The phase structure of gauge theories as a function of $N_c$, $N_f$ (and the type of fermion representation), the theta angle, the chemical potential, and the temperature (and other control parameters) is very rich and not fully understood. There are some general statements.

1) Witten and Vafa showed that in QCD-like theories at zero theta angle and chemical potential vector-like symmetries (isospin, flavor, baryon number) do not break. This means that in $N_f=3$ QCD (at zero baryon density) the symmetry cannot break any further than $$ SU(3)_L\times SU(3)_R\times U(1) \to SU(3) \times U(1) $$ because the remaining $SU(3)$ and $U(1)$ are vectorial.
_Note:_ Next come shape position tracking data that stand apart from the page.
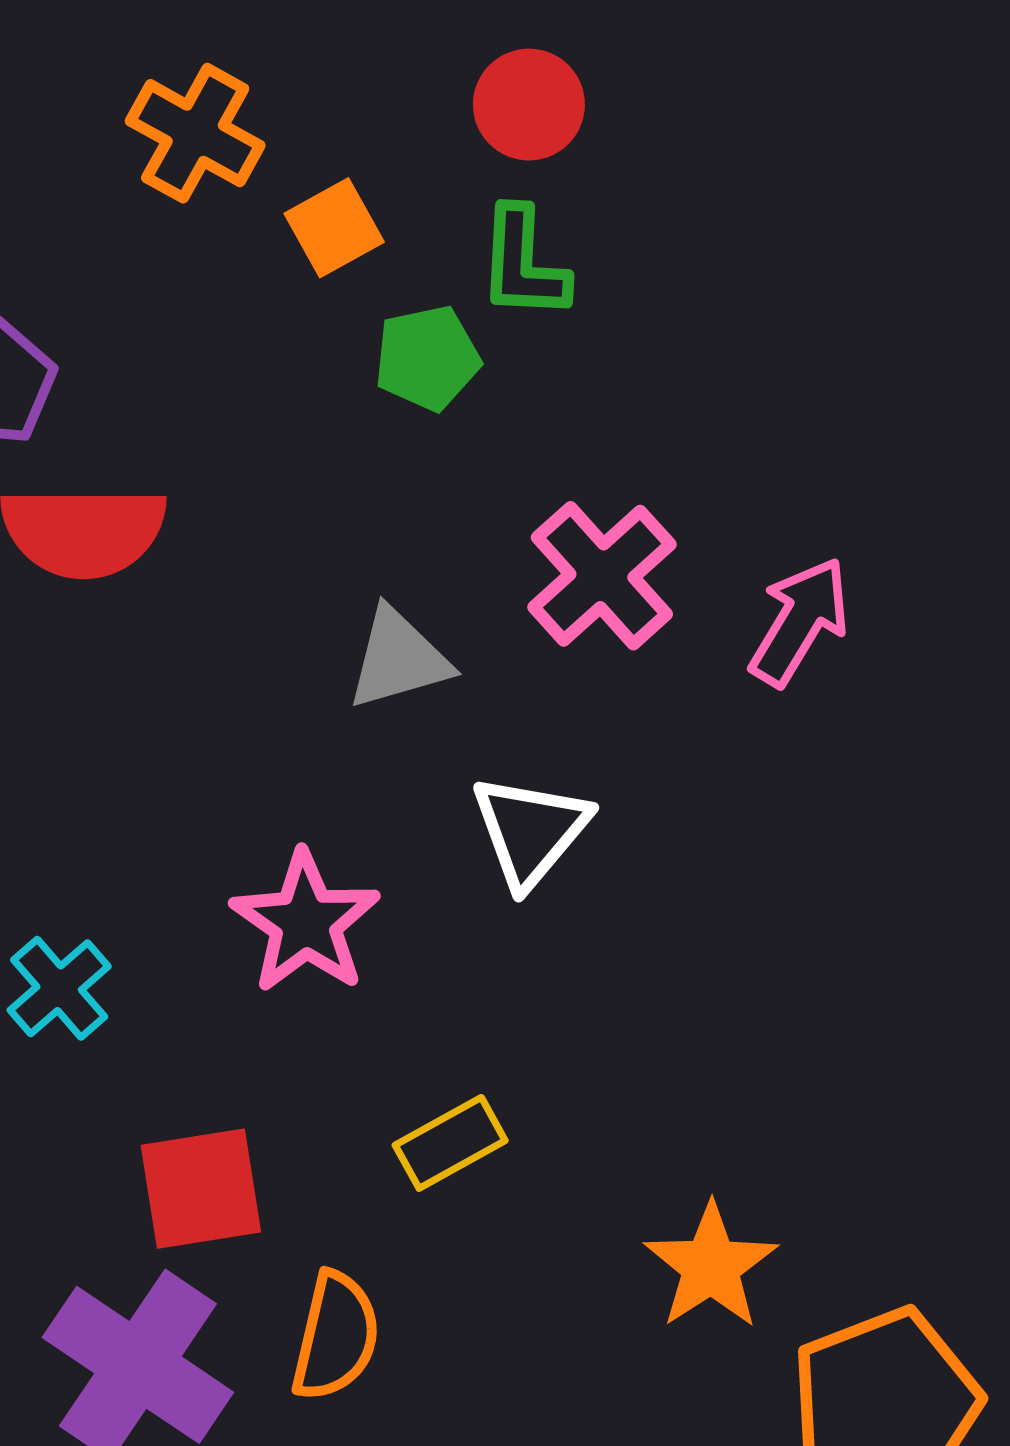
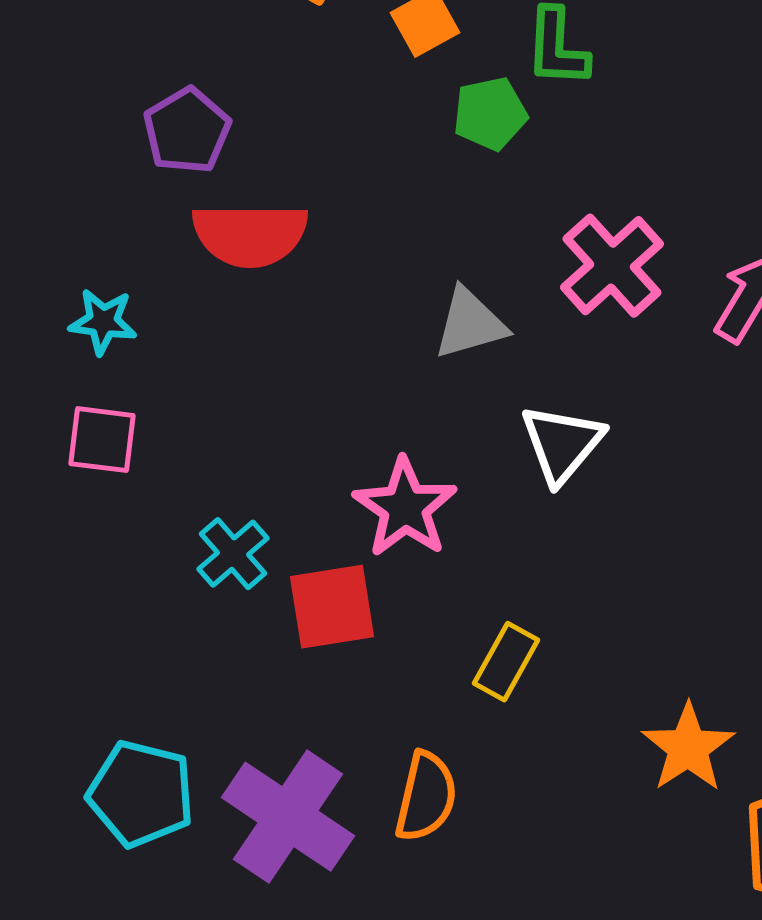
yellow rectangle: (450, 1143) -> (506, 662), turned -32
red square: (201, 1189) -> (332, 607), moved

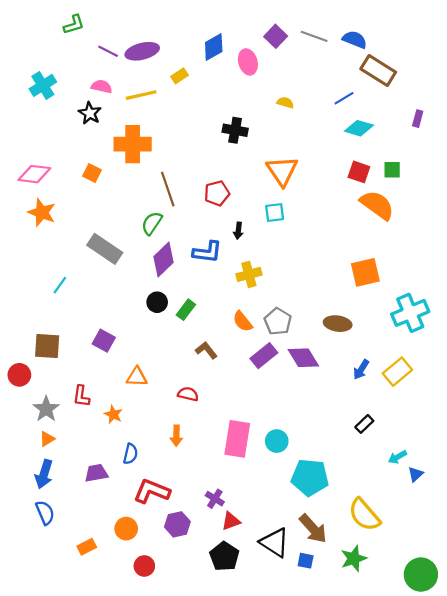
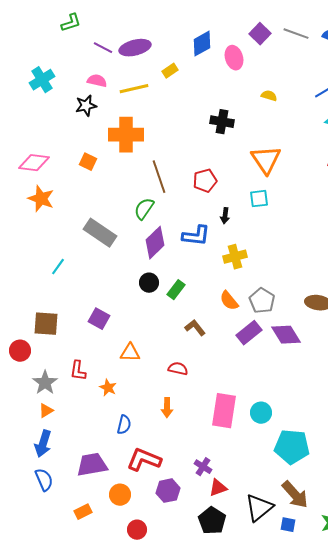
black star: (90, 113) -> (86, 106), turned 30
purple trapezoid: (96, 473) -> (92, 465), moved, size x1.4
black triangle: (275, 542) -> (259, 508), turned 48

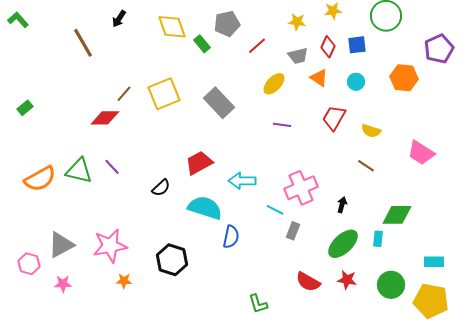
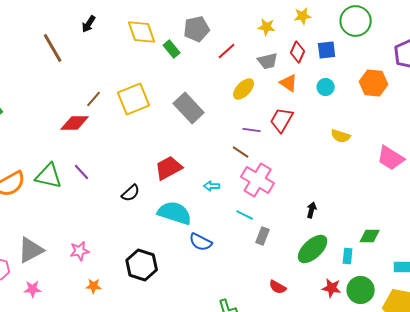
red trapezoid: (334, 118) -> (282, 120), moved
brown line: (366, 166) -> (241, 152), moved
cyan arrow: (242, 181) -> (212, 186), size x0.6
pink cross: (301, 188) -> (258, 180), moved, turned -36
green diamond: (397, 215) -> (370, 236), moved, size x0.7
blue semicircle: (231, 237) -> (201, 242), turned 105
cyan rectangle: (378, 239) -> (348, 256), moved
pink star: (110, 246) -> (80, 251), size x0.6
red star: (347, 280) -> (332, 288), moved
red semicircle: (308, 282) -> (278, 287), size x0.7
2) 't Hooft argued that the anomalies in the low energy and microscopic theory must match. This is not quite powerful enough to fix the symmetry breaking pattern in QCD with three colors and three flavors, but it does fix the symmetry breaking in the large $N_c$ limit (modulo "reasonable" assumptions) to the conventional scenario $SU(3)\times SU(3)\times U(1) \to SU(3)\times U(1)$.

3) One can show that in QCD chiral symmetry breaking does imply $\langle\bar\psi\psi\rangle \neq 0$. In particular, one can rule out a scenario where chiral symmetry is broken, but $\langle\bar\psi\psi\rangle = 0$ and the order parameter is a suitable four-quark condensate, $\langle(\bar\psi\psi)^2\rangle \neq 0$.